Hamas Releases 2 U.S. Hostages, a Mother and Daughter

Hamas released two American hostages on Friday, citing “humanitarian reasons” in a statement. The releases came almost two weeks after its devastating rampage through southern Israel killed more than 1,400 people and resulted in some 200 more being taken back to the Gaza Strip as hostages.

The Israeli prime minister’s office identified the two as Judith Raanan, 59, and her daughter Natalie Raanan, 17. They were kidnapped during the Oct. 7 Hamas attacks from Kibbutz Nahal Oz.

The women were released to the International Committee of the Red Cross and then handed over to the Israel Defense Forces, who took them to be reunited with family at an Israeli military base, the Israeli Foreign Ministry said in a statement.

“Israel, the I.D.F. and the entire security establishment will continue to operate with the best of their abilities and efforts in order to locate all of the missing and return all of the abductees home,” the statement said.

The U.S. government has said that at least 11 other Americans remained unaccounted for after the Hamas terrorist attack on Oct. 7, but it was not clear how many were being held hostage.

President Biden said on Friday that the United States had worked with Qatar to secure the release of Judith and Natalie Raanan. He asked the public to respect their privacy “as they recover and heal.”

“We will not stop until we get their loved ones home,” Mr. Biden said. “I have no higher priority than the safety of Americans held hostage around the world.”

Ms. Raanan and her daughter went to Israel last month to celebrate the Jewish holidays and the 85th birthday of Judith’s mother at a kibbutz in the south of the country.

Judith Raanan spent her early life in Israel before settling in the Chicago suburb of Evanston, Ill., where she raised a family. Natalie Raanan graduated from a public high school in Deerfield, Ill.

On Friday, Rivka Benyihoun, another friend from Chicago, said she and her husband had been watching Israeli television for news of their friend.

“We are all embracing and crying together,” Ms. Benyihoun said. “I told my husband, ‘She’s a survivor. She’s going to make it.’”

In a statement, Gov. J.B. Pritzker of Illinois said he was “incredibly relieved” that the Raanans were safe.

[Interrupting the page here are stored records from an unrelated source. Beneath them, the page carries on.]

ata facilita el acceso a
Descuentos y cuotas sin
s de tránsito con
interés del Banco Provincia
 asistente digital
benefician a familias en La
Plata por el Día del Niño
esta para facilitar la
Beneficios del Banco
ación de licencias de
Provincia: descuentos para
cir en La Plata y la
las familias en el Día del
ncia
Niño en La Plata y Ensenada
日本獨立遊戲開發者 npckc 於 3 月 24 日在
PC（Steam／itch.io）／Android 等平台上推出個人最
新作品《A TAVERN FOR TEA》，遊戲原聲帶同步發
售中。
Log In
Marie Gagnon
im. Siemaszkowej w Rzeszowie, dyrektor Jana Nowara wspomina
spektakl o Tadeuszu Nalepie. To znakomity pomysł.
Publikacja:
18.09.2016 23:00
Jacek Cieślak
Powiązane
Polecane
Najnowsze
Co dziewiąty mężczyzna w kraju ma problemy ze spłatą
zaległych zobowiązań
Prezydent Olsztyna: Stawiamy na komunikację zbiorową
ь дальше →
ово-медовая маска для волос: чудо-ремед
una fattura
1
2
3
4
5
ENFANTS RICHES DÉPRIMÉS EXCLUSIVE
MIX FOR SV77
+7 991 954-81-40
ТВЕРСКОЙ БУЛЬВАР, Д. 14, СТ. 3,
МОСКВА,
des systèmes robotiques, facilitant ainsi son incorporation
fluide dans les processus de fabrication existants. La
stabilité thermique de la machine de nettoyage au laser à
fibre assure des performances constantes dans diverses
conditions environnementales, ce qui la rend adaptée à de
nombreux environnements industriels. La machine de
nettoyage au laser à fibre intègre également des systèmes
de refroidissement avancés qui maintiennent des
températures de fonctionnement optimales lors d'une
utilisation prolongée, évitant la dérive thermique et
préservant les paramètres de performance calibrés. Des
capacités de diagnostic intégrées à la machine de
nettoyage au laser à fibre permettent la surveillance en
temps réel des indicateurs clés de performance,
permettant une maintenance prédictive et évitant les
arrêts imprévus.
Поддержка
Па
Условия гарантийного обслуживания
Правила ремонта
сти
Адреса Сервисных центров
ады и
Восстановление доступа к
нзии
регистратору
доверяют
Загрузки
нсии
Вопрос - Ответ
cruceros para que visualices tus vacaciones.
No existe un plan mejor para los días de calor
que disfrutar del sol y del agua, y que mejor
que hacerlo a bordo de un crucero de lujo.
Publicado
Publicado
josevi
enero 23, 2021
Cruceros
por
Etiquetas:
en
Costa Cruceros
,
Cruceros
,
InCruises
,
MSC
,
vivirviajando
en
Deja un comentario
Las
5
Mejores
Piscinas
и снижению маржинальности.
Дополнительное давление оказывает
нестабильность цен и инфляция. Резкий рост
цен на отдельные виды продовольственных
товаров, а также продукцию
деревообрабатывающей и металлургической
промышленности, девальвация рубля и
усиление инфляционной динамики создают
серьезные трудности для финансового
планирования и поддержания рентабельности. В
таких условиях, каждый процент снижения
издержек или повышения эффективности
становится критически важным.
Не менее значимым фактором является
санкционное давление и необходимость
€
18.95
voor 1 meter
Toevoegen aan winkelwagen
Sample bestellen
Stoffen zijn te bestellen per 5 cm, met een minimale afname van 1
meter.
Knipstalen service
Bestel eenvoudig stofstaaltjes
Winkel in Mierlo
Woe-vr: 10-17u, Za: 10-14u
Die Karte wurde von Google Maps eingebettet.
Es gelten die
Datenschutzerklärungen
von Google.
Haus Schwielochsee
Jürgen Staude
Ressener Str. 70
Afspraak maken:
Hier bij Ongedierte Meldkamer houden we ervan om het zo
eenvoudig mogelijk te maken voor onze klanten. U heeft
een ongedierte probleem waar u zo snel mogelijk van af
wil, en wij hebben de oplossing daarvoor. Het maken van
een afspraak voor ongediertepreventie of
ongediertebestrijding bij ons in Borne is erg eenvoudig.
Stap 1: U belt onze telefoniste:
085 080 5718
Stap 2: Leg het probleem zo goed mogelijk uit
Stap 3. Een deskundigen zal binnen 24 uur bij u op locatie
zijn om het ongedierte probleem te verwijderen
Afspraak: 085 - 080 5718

“I cannot wait to welcome them back home after demonstrating immense strength and bravery in the face of unthinkable terror,” Mr. Pritzger said.

The situation of the more than 200 other hostages remains unclear. Israel has not publicly identified them, but military officials have said they include older people and children.

Most were captured from small Israeli towns near the border with Gaza; others were abducted from military bases or from an all-night music festival. They include civilians, soldiers, peace activists, grandparents and a 9-month-old baby. On Friday, Daniel Hagari, an Israeli military spokesman, disputed Hamas’s claim that it released the Raanans for humanitarian reasons. “This is actually a murderous terrorist organization that right now holds babies, children, women, and elderly people captive in the Gaza Strip,” he said.

Hostage-taking is a tactic that Hamas has used in the past against Israel.

In 2006, the group seized an Israel soldier, Gilad Shalit, and held him in Gaza for five years. He was exchanged for more than 1,000 Palestinian prisoners, many of whom had been convicted of killing Israelis in terrorist attacks.

The group has also been holding two Israeli civilians who entered Gaza in 2014 on foot, as well as the remains of two Israeli soldiers killed during a war that year.

Shortly after the Oct. 7 attack, Hamas released video of a woman and two small children it said it had released at the Gaza border. But the woman, Avital Aladjem, told Israeli news media that she and the children escaped shortly after crossing the border because their captors left them briefly alone. She said the children belonged to her neighbor, who was killed in the attack.

Earlier this week, Hamas released a short video of Mia Schem, 21, who was abducted during the Hamas assault on the music festival. In the video, she is shown with a bandaged arm and says that she has received medical treatment while in captivity. It is so far the only video the group has released of any of the hostages.

“At the moment I am in Gaza,” Ms. Schem says in the video, which was posted to Telegram channels affiliated with Hamas. “I just ask that I am returned as fast as possible to my family, to my parents, and to my siblings. Please get us out of here as quickly as possible.”